Task input:
========================
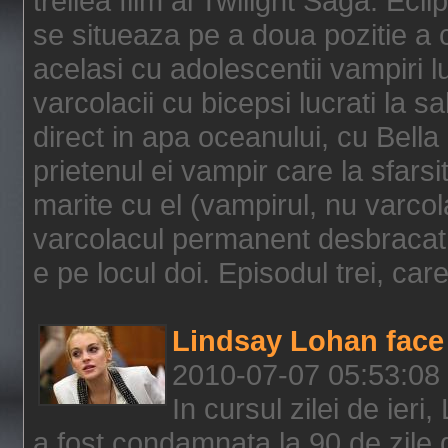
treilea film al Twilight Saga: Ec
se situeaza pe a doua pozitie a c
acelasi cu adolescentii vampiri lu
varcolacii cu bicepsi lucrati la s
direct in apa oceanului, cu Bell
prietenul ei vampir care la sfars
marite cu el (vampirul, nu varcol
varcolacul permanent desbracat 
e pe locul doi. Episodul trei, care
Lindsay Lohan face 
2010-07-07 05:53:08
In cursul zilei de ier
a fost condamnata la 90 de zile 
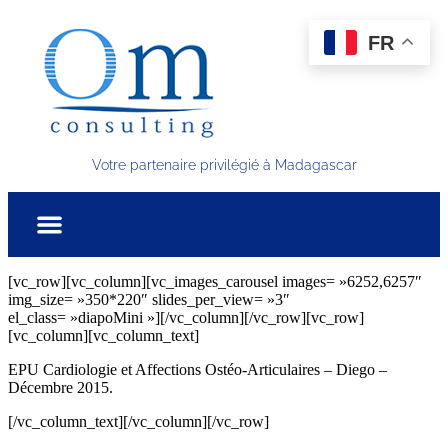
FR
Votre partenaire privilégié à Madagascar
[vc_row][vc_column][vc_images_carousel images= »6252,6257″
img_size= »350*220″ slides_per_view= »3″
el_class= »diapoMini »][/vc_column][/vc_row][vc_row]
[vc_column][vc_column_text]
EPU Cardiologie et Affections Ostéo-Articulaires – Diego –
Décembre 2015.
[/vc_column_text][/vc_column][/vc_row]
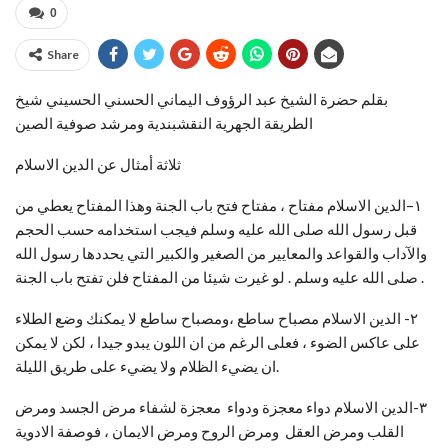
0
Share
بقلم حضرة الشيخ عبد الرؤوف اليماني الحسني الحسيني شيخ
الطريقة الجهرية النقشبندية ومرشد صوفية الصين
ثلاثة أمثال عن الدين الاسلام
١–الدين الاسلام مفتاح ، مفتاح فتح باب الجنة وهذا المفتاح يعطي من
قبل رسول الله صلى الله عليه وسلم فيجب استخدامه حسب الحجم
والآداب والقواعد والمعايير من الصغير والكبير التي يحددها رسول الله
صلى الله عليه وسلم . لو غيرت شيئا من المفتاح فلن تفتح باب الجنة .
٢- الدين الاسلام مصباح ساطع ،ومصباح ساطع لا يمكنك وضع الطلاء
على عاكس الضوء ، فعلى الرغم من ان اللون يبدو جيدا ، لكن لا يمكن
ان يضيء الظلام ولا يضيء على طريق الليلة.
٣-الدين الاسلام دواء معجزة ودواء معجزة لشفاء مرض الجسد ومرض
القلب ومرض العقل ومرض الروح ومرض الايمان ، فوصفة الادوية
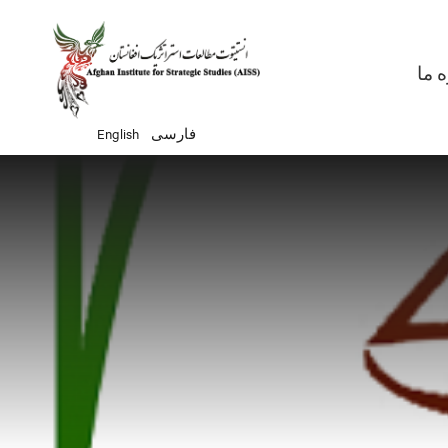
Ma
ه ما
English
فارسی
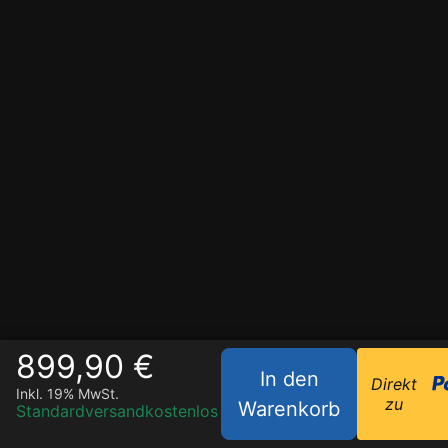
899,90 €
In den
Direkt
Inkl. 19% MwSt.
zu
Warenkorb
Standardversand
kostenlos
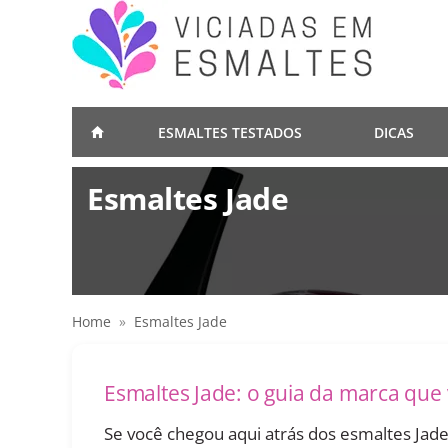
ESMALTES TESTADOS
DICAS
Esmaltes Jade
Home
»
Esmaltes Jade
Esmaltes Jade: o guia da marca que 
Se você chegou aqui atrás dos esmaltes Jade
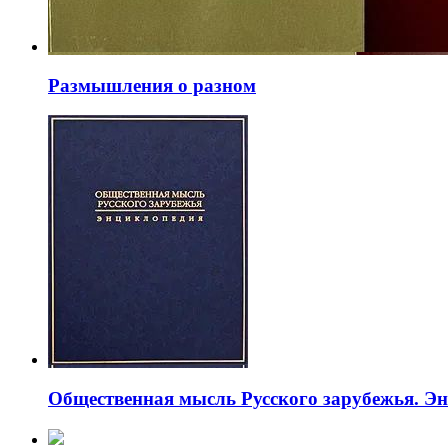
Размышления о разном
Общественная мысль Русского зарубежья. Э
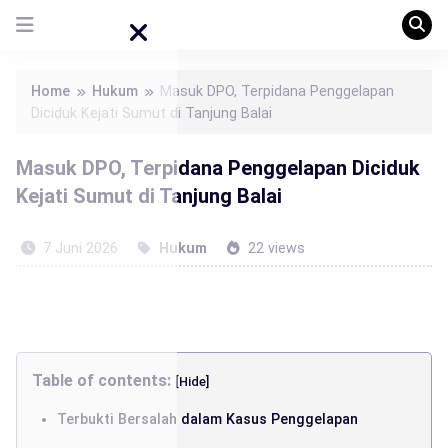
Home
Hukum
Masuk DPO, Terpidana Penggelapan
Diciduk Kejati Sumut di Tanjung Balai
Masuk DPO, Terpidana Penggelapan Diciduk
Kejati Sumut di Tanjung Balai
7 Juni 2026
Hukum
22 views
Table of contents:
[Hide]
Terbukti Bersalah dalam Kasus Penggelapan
========================
Problem statement: Only lines of the data holding the word "Diciduk" go in the answer. Please copy each of them.

Result:
Diciduk Kejati Sumut di Tanjung Balai
Masuk DPO, Terpidana Penggelapan Diciduk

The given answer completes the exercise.